🤖 AI Summary
Consistency models (CMs) conventionally rely on pre-trained diffusion or flow models, limiting flexibility and increasing computational overhead.
Method: This paper proposes a novel pre-training-free flow-mapping self-distillation paradigm. It leverages the analytical equivalence between the time derivative of the flow mapping and the velocity field, transforming conventional two-stage distillation into end-to-end flow-mapping learning. The approach incorporates flow-mapping parameterization, higher-order derivative regularization, and continuous-time modeling to enable task-adaptive objective design.

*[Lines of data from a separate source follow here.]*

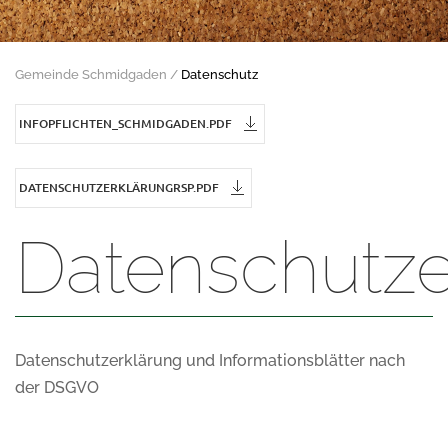
Gemeinde Schmidgaden
Datenschutz
INFOPFLICHTEN_SCHMIDGADEN.PDF
DATENSCHUTZERKLÄRUNGRSP.PDF
Datenschutze
Datenschutzerklärung und Informationsblätter nach
der DSGVO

Contribution/Results: Experiments demonstrate significant improvements in sampling efficiency and synthesis quality for high-dimensional tasks (e.g., image generation). For low-dimensional tasks, higher-order derivative constraints enhance detail fidelity, accelerate convergence, and improve inference stability. This work establishes the first fully pre-training-free, theoretically interpretable, efficient, and robust consistency modeling framework—bridging theoretical rigor with practical performance across diverse domains.
📝 Abstract
Building on the framework proposed in Boffi et al. (2024), we present a systematic approach for learning flow maps associated with flow and diffusion models. Flow map-based models, commonly known as consistency models, encompass recent efforts to improve the efficiency of generative models based on solutions to differential equations. By exploiting a relationship between the velocity field underlying a continuous-time flow and the instantaneous rate of change of the flow map, we show how to convert existing distillation schemes into direct training algorithms via self-distillation, eliminating the need for pre-trained models. We empirically evaluate several instantiations of our framework, finding that high-dimensional tasks like image synthesis benefit from objective functions that avoid temporal and spatial derivatives of the flow map, while lower-dimensional tasks can benefit from objectives incorporating higher-order derivatives to capture sharp features.